(RECORDED INFORMATION)

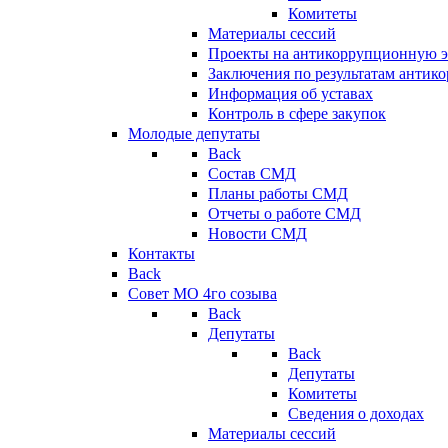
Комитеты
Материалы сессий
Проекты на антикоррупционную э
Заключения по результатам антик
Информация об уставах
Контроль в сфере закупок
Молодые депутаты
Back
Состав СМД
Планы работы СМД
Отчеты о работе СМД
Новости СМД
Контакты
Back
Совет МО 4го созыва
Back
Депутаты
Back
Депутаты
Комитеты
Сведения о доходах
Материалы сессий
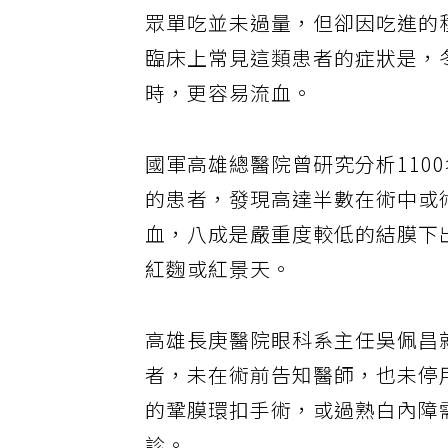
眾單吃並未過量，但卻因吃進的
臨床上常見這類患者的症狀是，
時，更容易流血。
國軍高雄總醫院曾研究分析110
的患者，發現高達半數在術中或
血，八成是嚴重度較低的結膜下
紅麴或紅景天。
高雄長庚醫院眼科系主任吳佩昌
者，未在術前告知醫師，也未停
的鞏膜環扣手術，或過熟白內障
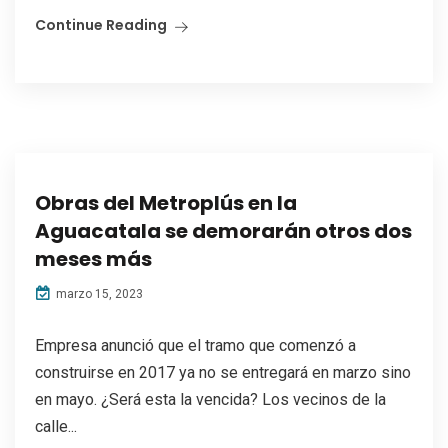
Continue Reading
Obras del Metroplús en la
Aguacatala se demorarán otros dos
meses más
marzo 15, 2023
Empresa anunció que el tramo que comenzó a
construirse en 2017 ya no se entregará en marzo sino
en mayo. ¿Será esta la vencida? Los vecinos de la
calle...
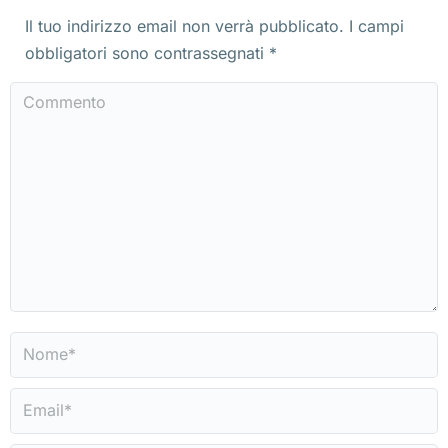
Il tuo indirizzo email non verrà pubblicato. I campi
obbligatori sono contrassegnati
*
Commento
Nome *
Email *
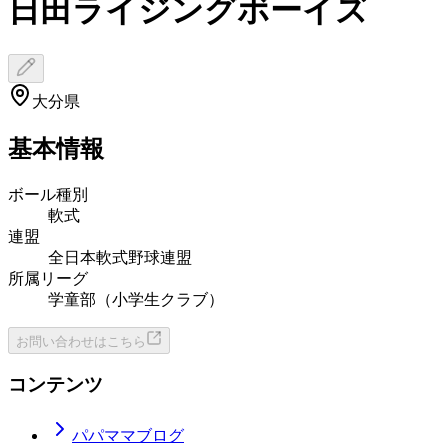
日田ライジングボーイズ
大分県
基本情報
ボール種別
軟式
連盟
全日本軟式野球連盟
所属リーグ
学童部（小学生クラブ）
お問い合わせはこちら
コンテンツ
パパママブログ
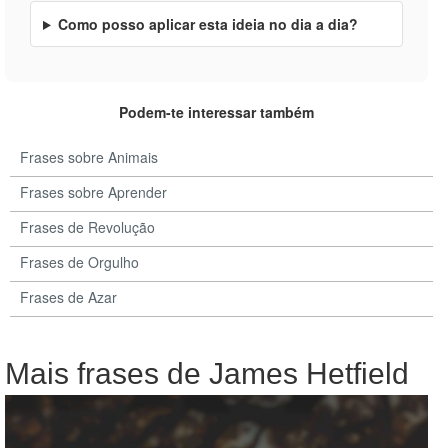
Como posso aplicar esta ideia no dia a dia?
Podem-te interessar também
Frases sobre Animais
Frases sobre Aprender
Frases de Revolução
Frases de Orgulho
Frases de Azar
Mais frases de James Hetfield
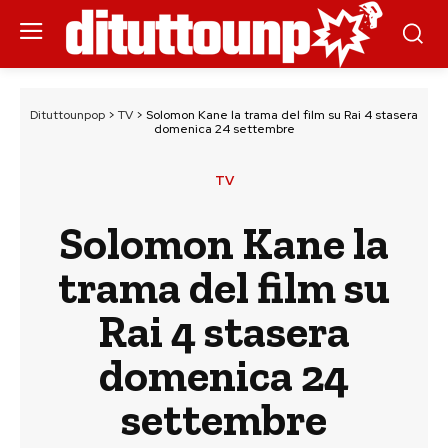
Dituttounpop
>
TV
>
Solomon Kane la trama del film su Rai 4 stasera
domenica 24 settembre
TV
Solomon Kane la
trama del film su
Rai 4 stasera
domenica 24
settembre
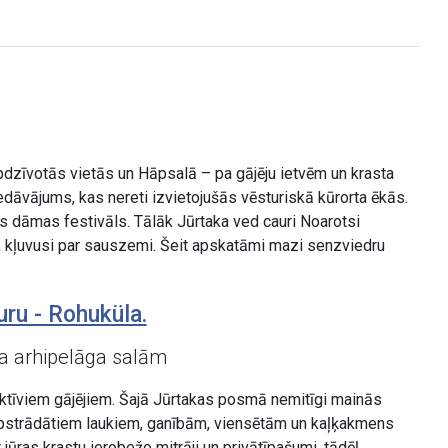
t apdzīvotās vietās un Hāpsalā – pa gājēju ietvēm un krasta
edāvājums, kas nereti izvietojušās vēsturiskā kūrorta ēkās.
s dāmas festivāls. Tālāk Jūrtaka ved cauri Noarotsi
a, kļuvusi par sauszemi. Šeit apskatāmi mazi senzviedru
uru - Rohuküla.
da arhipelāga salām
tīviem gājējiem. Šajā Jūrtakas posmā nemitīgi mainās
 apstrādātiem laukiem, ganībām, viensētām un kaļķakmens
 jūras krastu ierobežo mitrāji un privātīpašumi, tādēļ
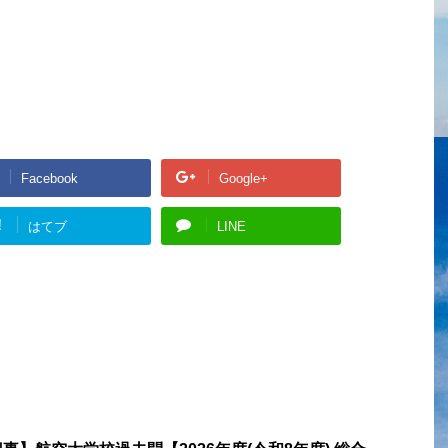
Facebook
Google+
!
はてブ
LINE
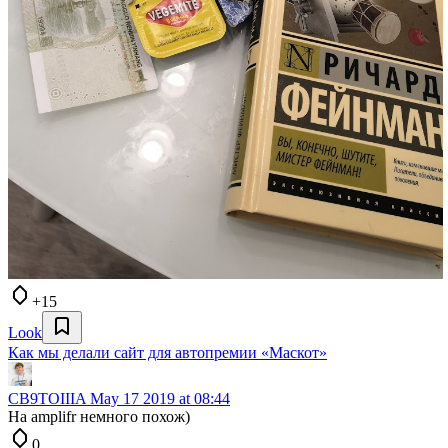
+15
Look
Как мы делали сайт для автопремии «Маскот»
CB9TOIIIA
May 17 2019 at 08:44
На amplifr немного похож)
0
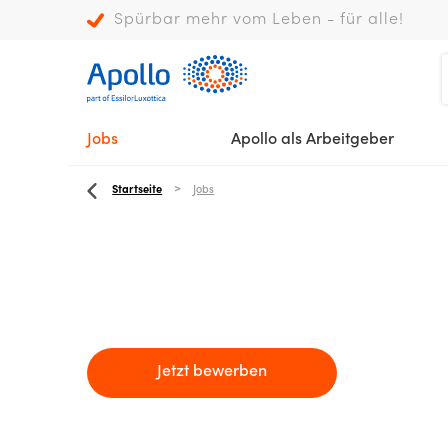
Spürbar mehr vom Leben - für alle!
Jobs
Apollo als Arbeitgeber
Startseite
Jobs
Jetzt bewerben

(End RECORDED INFORMATION)

Every line in the listing that holds "Kane" belongs in the answer.

Solomon Kane la trama del film su Rai 4 stasera
Solomon Kane la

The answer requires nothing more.